20:35 – Explains how hashing works. When a request comes in to the L4LB, it does a consistent hash on the four tuple (source IP, source port, source destination, and destination port) to determine which L7 to send the request to.
21:29 – Each L4LB keeps a state table of where it sends connections, so that if one L4LB is lost, the request can go to another L4LB and be sent back to the same L7LB to preserve TCP.
23:00 – If a L7LB connection is lost, TCP is broken, and the request must be hashed to another L7LB. When the L7LB’s connection comes back, however, the state table is used to determine where the request went and ensure that it does not break TCP again by rerouting back to its previous L7LB.
23:50 – Explains Direct Server Return (DSR). When responses are returned from HHVM, it is sent to the L7LB, which cuts the L4LB out of the loop and sends the request directly back to the user. This works through a process called IP in IP encapsulation, where L4LBs wrap an IP packet around the request as it is hashed to the L7LB. The L7LB decapsulates the packet, sees the original request, processes it, and sends it back to the user.
27:51 – Discusses Edge PoPs, with an example of sending information between South Korea and Oregon. Because of the multiple round trips required for each request, the total time for each communication is 600 ms. However, adding a PoP in Japan decreased the total time to 240 ms.
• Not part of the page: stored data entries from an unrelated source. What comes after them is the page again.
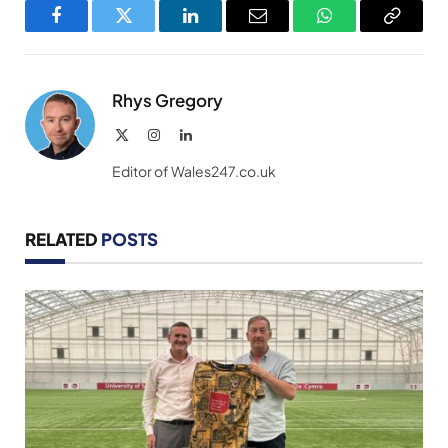
Facebook
Twitter
LinkedIn
Email
WhatsApp
Copy
Link
Rhys Gregory
X
Instagram
LinkedIn
(Twitter)
Editor of Wales247.co.uk
RELATED
POSTS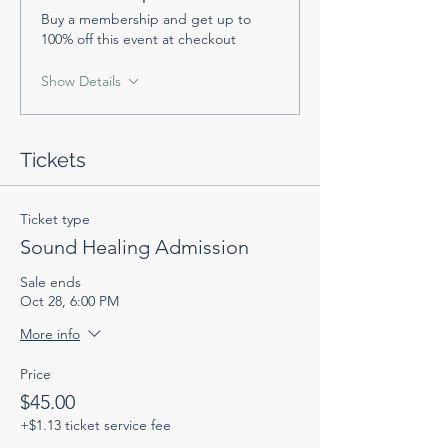
Buy a membership and get up to
100% off this event at checkout
Show Details
Tickets
Ticket type
Sound Healing Admission
Sale ends
Oct 28, 6:00 PM
More info
Price
$45.00
+$1.13 ticket service fee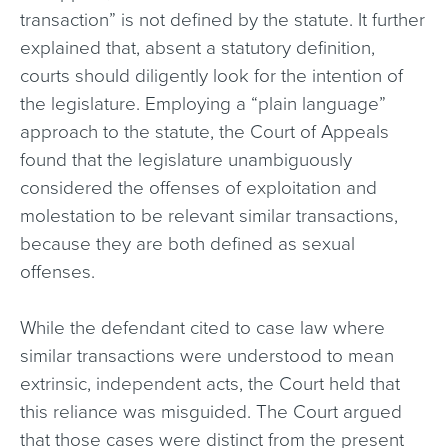
transaction” is not defined by the statute. It further
explained that, absent a statutory definition,
courts should diligently look for the intention of
the legislature. Employing a “plain language”
approach to the statute, the Court of Appeals
found that the legislature unambiguously
considered the offenses of exploitation and
molestation to be relevant similar transactions,
because they are both defined as sexual
offenses.
While the defendant cited to case law where
similar transactions were understood to mean
extrinsic, independent acts, the Court held that
this reliance was misguided. The Court argued
that those cases were distinct from the present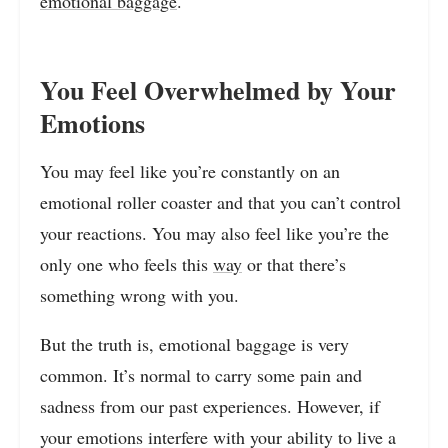
emotional baggage
.
You Feel Overwhelmed by Your
Emotions
You may feel like you’re constantly on an
emotional roller coaster and that you can’t control
your reactions. You may also feel like you’re the
only one who feels this
way
or that there’s
something wrong with you.
But the truth is, emotional baggage is very
common. It’s normal to carry some pain and
sadness from our past experiences. However, if
your emotions interfere with your ability to live a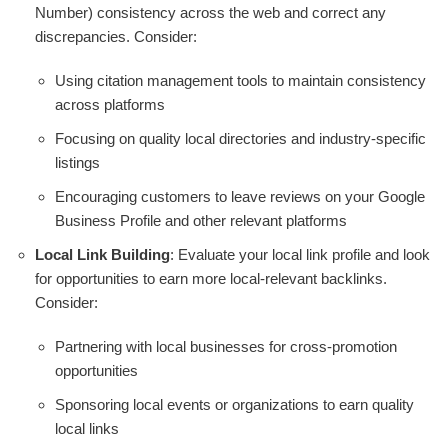
Number) consistency across the web and correct any
discrepancies. Consider:
Using citation management tools to maintain consistency
across platforms
Focusing on quality local directories and industry-specific
listings
Encouraging customers to leave reviews on your Google
Business Profile and other relevant platforms
Local Link Building
: Evaluate your local link profile and look
for opportunities to earn more local-relevant backlinks.
Consider:
Partnering with local businesses for cross-promotion
opportunities
Sponsoring local events or organizations to earn quality
local links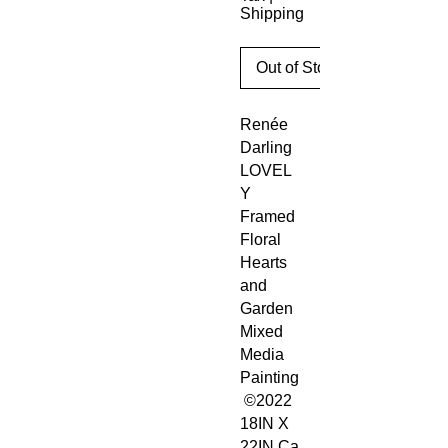
Shipping
Out of Stock
Renée
Darling
LOVEL
Y
Framed
Floral
Hearts
and
Garden
Mixed
Media
Painting
©2022
18IN X
22IN Ca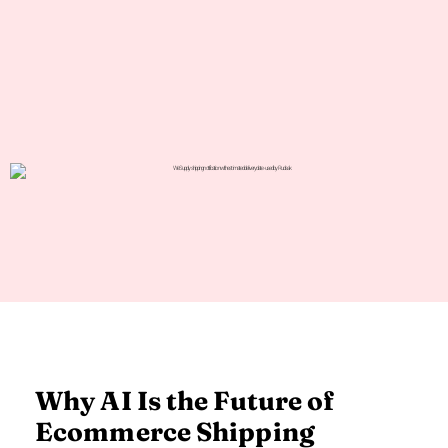
Why AI Is the Future of
Ecommerce Shipping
29:59 – Facebook deploys Edge PoPs around the world to improve global user experience. Load balancing in each PoP works exactly as in the data centers, but with no HHVM servers. Instead, all TCPs are terminated at the PoPs and sent back to data centers to process.
32:00 – Considerations for where to send requests include information such as the closest edge to a user, the capacity of the servers, the health of the servers, and the user’s geodata.
34:35 – Cartographer is the system that takes this information and makes real-time decisions on where to allocate requests. It creates a map of the world that is frequently updated with information on anomalies and capacity restraints.